[Provided records]
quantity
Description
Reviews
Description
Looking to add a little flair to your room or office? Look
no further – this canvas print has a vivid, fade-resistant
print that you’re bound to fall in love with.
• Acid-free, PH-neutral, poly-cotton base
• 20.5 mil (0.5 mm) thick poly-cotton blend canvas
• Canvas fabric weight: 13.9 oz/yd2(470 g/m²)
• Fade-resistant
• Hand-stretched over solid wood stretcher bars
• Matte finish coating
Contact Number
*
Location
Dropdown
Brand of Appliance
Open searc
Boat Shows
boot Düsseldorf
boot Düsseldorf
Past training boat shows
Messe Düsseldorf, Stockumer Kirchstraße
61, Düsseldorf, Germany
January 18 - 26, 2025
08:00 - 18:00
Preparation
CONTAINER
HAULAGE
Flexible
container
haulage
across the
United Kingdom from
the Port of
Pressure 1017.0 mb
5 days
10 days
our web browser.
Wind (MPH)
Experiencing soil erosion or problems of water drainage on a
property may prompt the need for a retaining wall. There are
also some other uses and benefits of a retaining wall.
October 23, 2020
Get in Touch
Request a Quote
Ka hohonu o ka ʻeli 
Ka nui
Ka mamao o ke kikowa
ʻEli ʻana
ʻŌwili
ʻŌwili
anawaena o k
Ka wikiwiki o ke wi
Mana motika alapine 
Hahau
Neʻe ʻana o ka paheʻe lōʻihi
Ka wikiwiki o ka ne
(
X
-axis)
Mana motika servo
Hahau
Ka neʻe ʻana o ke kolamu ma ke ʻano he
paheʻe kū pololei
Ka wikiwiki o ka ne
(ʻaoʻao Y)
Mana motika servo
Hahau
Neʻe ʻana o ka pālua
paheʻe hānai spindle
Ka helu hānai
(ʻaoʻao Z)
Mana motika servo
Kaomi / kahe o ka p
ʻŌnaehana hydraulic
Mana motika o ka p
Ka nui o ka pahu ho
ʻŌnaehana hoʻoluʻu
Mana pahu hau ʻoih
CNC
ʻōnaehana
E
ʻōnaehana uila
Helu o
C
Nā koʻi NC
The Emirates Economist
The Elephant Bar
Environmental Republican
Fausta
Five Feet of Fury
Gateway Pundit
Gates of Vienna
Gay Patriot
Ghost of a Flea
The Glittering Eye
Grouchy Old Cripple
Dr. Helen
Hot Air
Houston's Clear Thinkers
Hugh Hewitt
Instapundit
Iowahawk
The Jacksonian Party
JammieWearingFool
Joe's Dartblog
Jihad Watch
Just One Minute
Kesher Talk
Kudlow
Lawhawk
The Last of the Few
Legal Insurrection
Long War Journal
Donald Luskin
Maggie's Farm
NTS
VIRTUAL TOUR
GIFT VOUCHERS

[What this task involves] Every line from the start of the material above through the line that contains "PH-neutral, poly-cotton base" must be written out exactly, with both ends included.

[Answer box]
quantity
Description
Reviews
Description
Looking to add a little flair to your room or office? Look
no further – this canvas print has a vivid, fade-resistant
print that you’re bound to fall in love with.
• Acid-free, PH-neutral, poly-cotton base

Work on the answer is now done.